Problem description: Produce an exact copy of all the data below, dropping every image.

Records for the exercise:

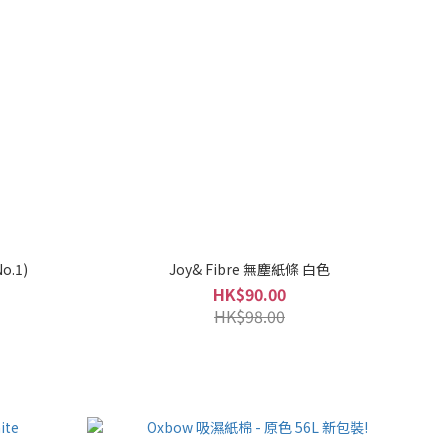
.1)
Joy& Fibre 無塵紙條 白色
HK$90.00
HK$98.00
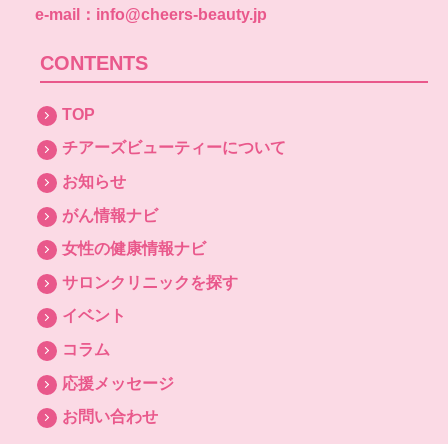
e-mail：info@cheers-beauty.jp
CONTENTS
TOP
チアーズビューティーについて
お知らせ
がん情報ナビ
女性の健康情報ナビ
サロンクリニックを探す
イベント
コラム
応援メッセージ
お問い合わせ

Expected output:
.1)
Joy& Fibre 無塵紙條 白色
HK$90.00
HK$98.00
e-mail：info@cheers-beauty.jp
CONTENTS
TOP
チアーズビューティーについて
お知らせ
がん情報ナビ
女性の健康情報ナビ
サロンクリニックを探す
イベント
コラム
応援メッセージ
お問い合わせ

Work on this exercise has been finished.